There’s been a long-standing competition between centralization and distribution, two important but opposing ways of designing computer and communications systems. With cloud computing (hosted services in mammoth data centers) the pendulum is moving back to centralization. There’s also been a similar swinging of paradigms in the telecom world.
Who doesn’t have the urge to centralize control? It’s just a natural way to manage everything from hub-and-spoke communication networks, world-class kitchens (think Gordon Ramsay, Mario Batelli) computer (client-serverr architectures), to transportation routes.
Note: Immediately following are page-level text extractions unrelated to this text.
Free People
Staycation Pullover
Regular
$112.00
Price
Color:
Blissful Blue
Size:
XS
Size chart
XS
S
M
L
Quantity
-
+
Our gut instincts favoring a single (or just a few) points of management also have some practical payoffs. Maintenance issues are easier—no need to update hundreds of subordinate process. And with centralized data, consistency gotchas are eliminated or greatly reduced . On the other hand, distribution of resources improves performance, scales better with increasing demand, and leads to better allocation of resources.
In the Internet era, there’s room for both ways. It’s a question of degree. A great example of a hybrid approach is the Distributed Name Service, aka DNS, the servers that resolve “www” names to more practical IP addresses. DNS is made up of centralized data bases that are assisted by second-level of distributed servers that are in private hands.
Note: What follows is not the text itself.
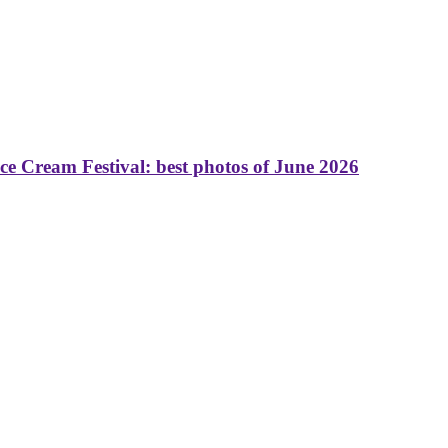
 Cream Festival: best photos of June 2026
Back in the late 1980s and early 1990s, our public phone network was undergoing its own centralization episode. With the implementation of the “intelligent network“– an architecture developed by Bellcore–centralized computer control was added to what was at the time a distributed phone network.
The intelligence came in the form of mainframe computers that could dip into an database to translate phone numbers. It’s a simple concept–a “service control function” in IN terminology– but leads to powerful applications like toll-free 800 numbers, local presence, and calling cards. (Editor’s note: Hey, the centralized IN never reached anything like the level of application flexibility of the more loosely organized Internet.)
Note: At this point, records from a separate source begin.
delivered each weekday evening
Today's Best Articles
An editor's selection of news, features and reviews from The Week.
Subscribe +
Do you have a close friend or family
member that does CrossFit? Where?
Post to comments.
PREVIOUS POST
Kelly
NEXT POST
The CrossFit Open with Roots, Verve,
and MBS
Taking some ideas from the Intelligent Network, IMS , for IP Multimedia Subsystem, may be the next evolutionary step of the IN, adding even more centralized application control to handle video, speech recognition, billing instant messaging, ….
Networking sage Brough Turner is for me the last word on whether IMS ‘s centralization will make for a voice-video-data network with lots of applications, like, you know the Internet. Turner makes the point that one of the prices of centralization is complexity—you have to really understand what’s going in the core to get your application up and running.